Tempus AI, 600 West Chicago Avenue, Suite 510, Chicago, IL, 60654, USA.
Department of Radiation Oncology, University of Texas Southwestern Medical Center, 5323 Harry Hines Blvd, Dallas, TX, 75390, USA.
Genome Med. 2024 Aug 13;16(1):99. doi: 10.1186/s13073-024-01373-w.
There are known disparities in incidence and outcomes of colorectal cancer (CRC) by race and ethnicity. Some of these disparities may be mediated by molecular changes in tumors that occur at different rates across populations. Genetic ancestry is a measure complementary to race and ethnicity that can overcome missing data issues and better capture genetic similarity in admixed populations. We aimed to identify somatic mutations and tumor gene expression differences associated with both genetic ancestry and imputed race and ethnicity.
Sequencing was performed with the Tempus xT NGS 648-gene panel and whole exome capture RNA-Seq for 8454 primarily late-stage CRC patients.
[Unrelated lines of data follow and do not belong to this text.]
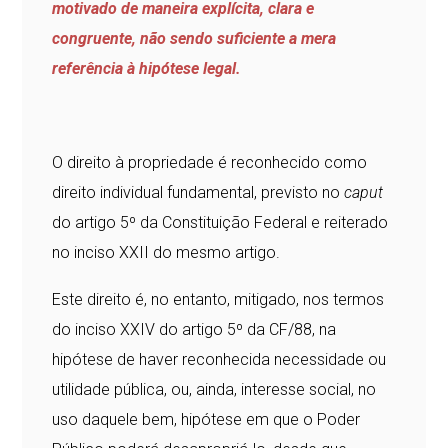
motivado de maneira explícita, clara e
congruente, não sendo suficiente a mera
referência à hipótese legal.
O direito à propriedade é reconhecido como
direito individual fundamental, previsto no
caput
do artigo 5º da Constituição Federal e reiterado
no inciso XXII do mesmo artigo.
Este direito é, no entanto, mitigado, nos termos
do inciso XXIV do artigo 5º da CF/88, na
hipótese de haver reconhecida necessidade ou
utilidade pública, ou, ainda, interesse social, no
uso daquele bem, hipótese em que o Poder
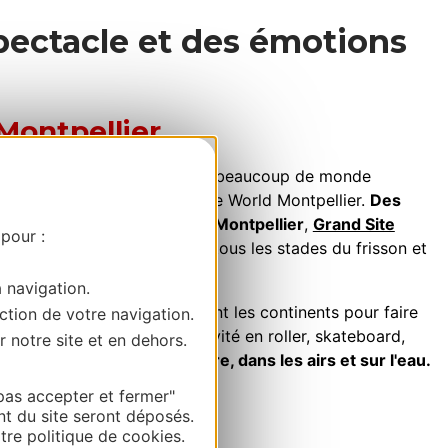
pectacle et des émotions
Montpellier
 waow ! »
. Et il y a en général beaucoup de monde
année) pour assister au Fise World Montpellier.
Des
s du monde se retrouvent à Montpellier
,
Grand Site
 pour :
, pour vous faire passer par tous les stades du frisson et
a navigation.
ables athlètes, qui parcourent les continents pour faire
ction de votre navigation.
 qui défient les lois de la gravité en roller, skateboard,
r notre site et en dehors.
le motocross,
le tout sur terre, dans les airs et sur l'eau.
pas accepter et fermer"
nt du site seront déposés.
re politique de cookies.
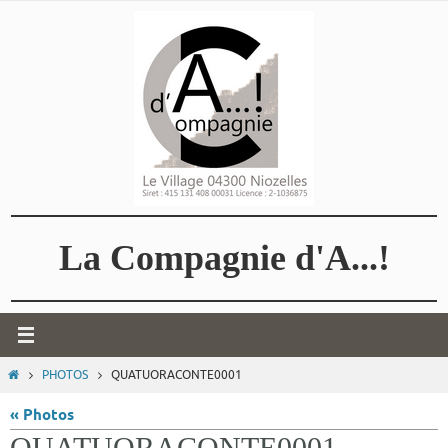
Passer
vers
le
contenu
La Compagnie d'A...!
HOME
PHOTOS
QUATUORACONTE0001
« Photos
QUATUORACONTE0001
Genetic ancestry proportions for five continental groups-Africa (AFR), American indigenous (AMR), East Asia (EAS), Europe (EUR), and South Asia (SAS)-were estimated using ancestry informative markers. To address data gaps, race and ethnicity categories were imputed, resulting in assignments for 952 Hispanic/Latino, 420 non-Hispanic (NH) Asian, 1061 NH Black, and 5763 NH White individuals. We assessed association of genetic ancestry proportions and imputed race and ethnicity categories with somatic mutations in relevant CRC genes and in 2608 expression profiles, as well as 1957 consensus molecular subtypes (CMS).
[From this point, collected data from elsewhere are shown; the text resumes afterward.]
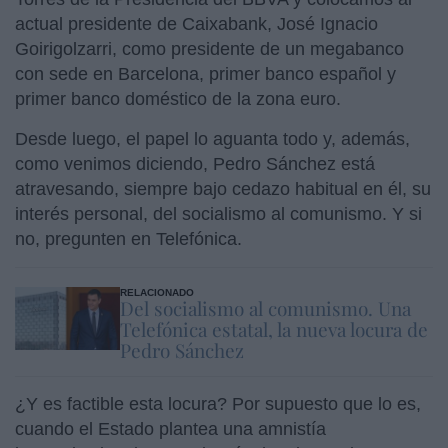
actual presidente de Caixabank, José Ignacio
Goirigolzarri, como presidente de un megabanco
con sede en Barcelona, primer banco español y
primer banco doméstico de la zona euro.
Desde luego, el papel lo aguanta todo y, además,
como venimos diciendo, Pedro Sánchez está
atravesando, siempre bajo cedazo habitual en él, su
interés personal, del socialismo al comunismo. Y si
no, pregunten en Telefónica.
RELACIONADO
Del socialismo al comunismo. Una
Telefónica estatal, la nueva locura de
Pedro Sánchez
¿Y es factible esta locura? Por supuesto que lo es,
cuando el Estado plantea una amnistía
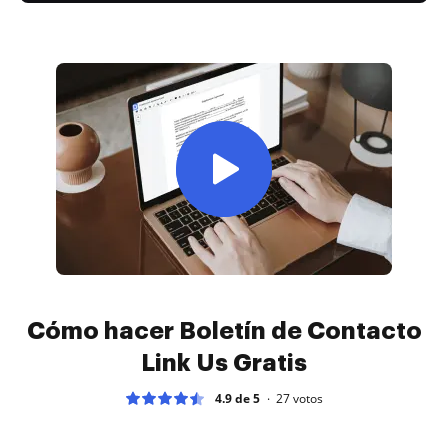
Cómo hacer Boletín de Contacto
Link Us Gratis
4.9 de 5
27
votos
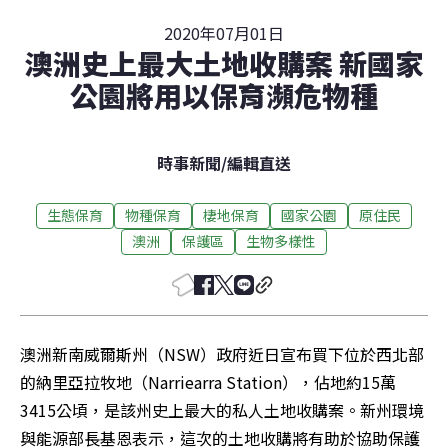
2020年07月01日
澳洲史上最大土地收購案 新國家
公園將用以保育瀕危物種
時事新聞
/
編輯直送
生態保育
物種保育
棲地保育
國家公園
原住民
澳洲
保護區
生物多樣性
澳洲新南威爾斯州（NSW）政府近日宣布買下位於西北部
的納里亞拉牧地（Narriearra Station），佔地約15萬
3415公頃，是該州史上最大的私人土地收購案。新州環境
與能源部長基恩表示，這次的土地收購將有助於協助保護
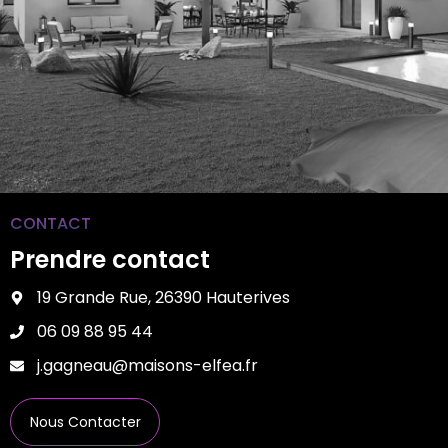
CONTACT
Prendre contact
19 Grande Rue, 26390 Hauterives
06 09 88 95 44
j.gagneau@maisons-elfea.fr
Nous Contacter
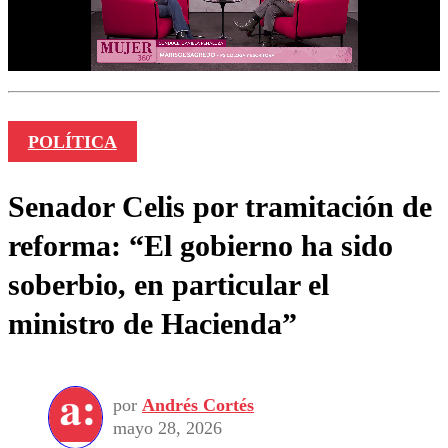
POLÍTICA
Senador Celis por tramitación de
reforma: “El gobierno ha sido
soberbio, en particular el
ministro de Hacienda”
por
Andrés Cortés
mayo 28, 2026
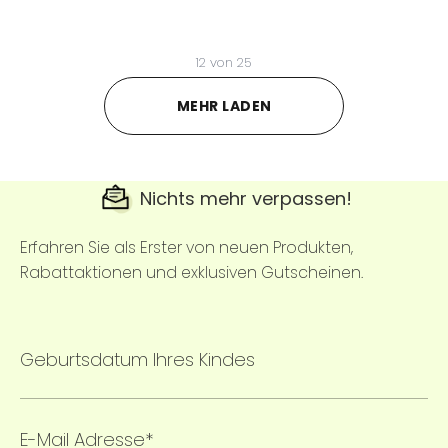
12
von
25
MEHR LADEN
Nichts mehr verpassen!
Erfahren Sie als Erster von neuen Produkten,
Rabattaktionen und exklusiven Gutscheinen.
Geburtsdatum Ihres Kindes
E-Mail Adresse*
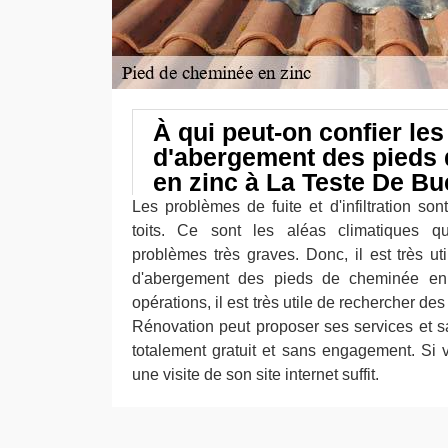
À qui peut-on confier les
d'abergement des pieds
en zinc à La Teste De Bu
Les problèmes de fuite et d'infiltration so
toits. Ce sont les aléas climatiques q
problèmes très graves. Donc, il est très ut
d'abergement des pieds de cheminée en 
opérations, il est très utile de rechercher d
Rénovation peut proposer ses services et sa
totalement gratuit et sans engagement. Si 
une visite de son site internet suffit.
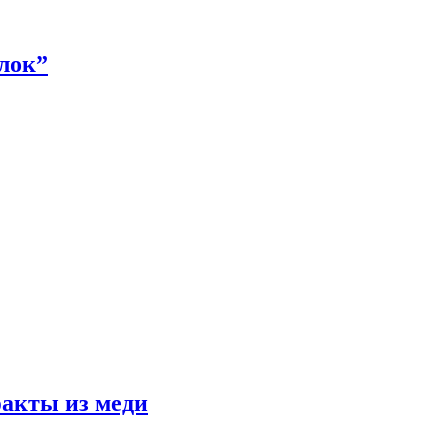
алок”
факты из меди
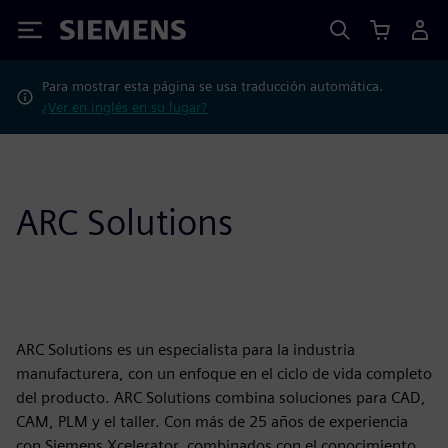
Siemens
Para mostrar esta página se usa traducción automática.
¿Ver en inglés en su lugar?
ARC Solutions
ARC Solutions es un especialista para la industria
manufacturera, con un enfoque en el ciclo de vida completo
del producto. ARC Solutions combina soluciones para CAD,
CAM, PLM y el taller. Con más de 25 años de experiencia
con Siemens Xcelerator, combinados con el conocimiento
Increased AFR ancestry was associated with higher odds of somatic mutations in APC, KRAS, and PIK3CA and lower odds of BRAF mutations. Additionally, increased EAS ancestry was associated with lower odds of mutations in KRAS, EUR with higher odds in BRAF, and the Hispanic/Latino category with lower odds in BRAF. Greater AFR ancestry and the NH Black category were associated with higher rates of CMS3, while a higher proportion of Hispanic/Latino patients exhibited indeterminate CMS classifications.
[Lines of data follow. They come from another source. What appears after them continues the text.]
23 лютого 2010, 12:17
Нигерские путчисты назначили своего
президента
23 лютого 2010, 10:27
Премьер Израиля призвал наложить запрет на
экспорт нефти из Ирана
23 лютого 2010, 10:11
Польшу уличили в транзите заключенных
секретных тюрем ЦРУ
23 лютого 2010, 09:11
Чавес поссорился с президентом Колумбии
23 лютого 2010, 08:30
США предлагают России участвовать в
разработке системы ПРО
Molecular differences in CRC tumor mutation frequencies and gene expression that may underlie observed differences by race and ethnicity were identified. The association of AFR ancestry with increased KRAS mutations aligns with higher CMS3 subtype rates in NH Black patients. The increase of indeterminate CMS in Hispanic/Latino patients suggests that subtype classification methods could benefit from enhanced patient diversity.
结直肠癌(CRC)的发病率和结局存在种族和民族差异。这些差异中的一些可能是由肿瘤中的分子变化介导的,这些变化在不同人群中的发生速度不同。遗传祖先与种族和民族是互补的衡量标准,可以克服数据缺失问题,并更好地捕捉混合人群中的遗传相似性。我们旨在确定与遗传祖先和推断的种族和民族都相关的体细胞突变和肿瘤基因表达差异。
对 8454 名主要晚期 CRC 患者进行了 Tempus xT NGS 648 基因panel 和全外显子捕获 RNA-Seq 测序。使用遗传标记物估计了五个大陆群体的遗传祖先比例 - 非洲(AFR)、美洲原住民(AMR)、东亚(EAS)、欧洲(EUR)和南亚(SAS)。为了解决数据空白问题,推断了种族和民族类别,从而为 952 名西班牙裔/拉丁裔、420 名非西班牙裔(NH)亚裔、1061 名 NH 黑人、5763 名 NH 白人进行了分类。我们评估了遗传祖先比例和推断的种族和民族类别与相关 CRC 基因的体细胞突变以及 2608 个表达谱的关联,以及 1957 个共识分子亚型(CMS)。
AFR 祖先比例增加与 APC、KRAS 和 PIK3CA 的体细胞突变几率增加和 BRAF 突变几率降低相关。此外,EAS 祖先比例增加与 KRAS 突变几率降低相关,EUR 与 BRAF 突变几率增加相关,而西班牙裔/拉丁裔类别与 BRAF 突变几率降低相关。AFR 祖先比例增加和 NH 黑人类别与 CMS3 发生率增加相关,而更多的西班牙裔/拉丁裔患者表现出不确定的 CMS 分类。
确定了 CRC 肿瘤突变频率和基因表达的分子差异,这些差异可能是种族和民族差异的基础。AFR 祖先与 KRAS 突变增加相关,这与 NH 黑人患者 CMS3 亚型发生率增加一致。西班牙裔/拉丁裔患者不确定 CMS 的增加表明亚型分类方法可能受益于增强患者多样性。